*Description of the task*. A faithful transcription of all the data, images excluded, is the required answer.

# # #

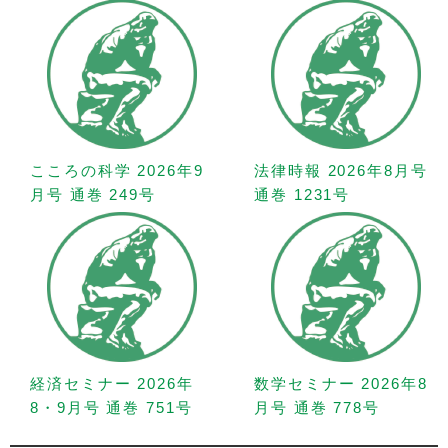
こころの科学 2026年9
法律時報 2026年8月号
月号 通巻 249号
通巻 1231号
経済セミナー 2026年
数学セミナー 2026年8
8・9月号 通巻 751号
月号 通巻 778号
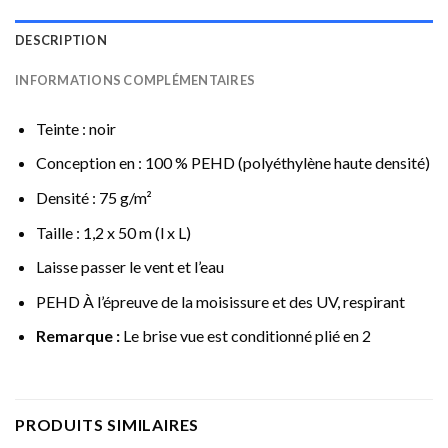
DESCRIPTION
INFORMATIONS COMPLÉMENTAIRES
Teinte : noir
Conception en : 100 % PEHD (polyéthylène haute densité)
Densité : 75 g/m²
Taille : 1,2 x 50 m (l x L)
Laisse passer le vent et l’eau
PEHD À l’épreuve de la moisissure et des UV, respirant
Remarque :
Le brise vue est conditionné plié en 2
PRODUITS SIMILAIRES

# # #

*Solution to the problem*.
こころの科学 2026年9
法律時報 2026年8月号
月号 通巻 249号
通巻 1231号
経済セミナー 2026年
数学セミナー 2026年8
8・9月号 通巻 751号
月号 通巻 778号
DESCRIPTION
INFORMATIONS COMPLÉMENTAIRES
Teinte : noir
Conception en : 100 % PEHD (polyéthylène haute densité)
Densité : 75 g/m²
Taille : 1,2 x 50 m (l x L)
Laisse passer le vent et l’eau
PEHD À l’épreuve de la moisissure et des UV, respirant
Remarque :
Le brise vue est conditionné plié en 2
PRODUITS SIMILAIRES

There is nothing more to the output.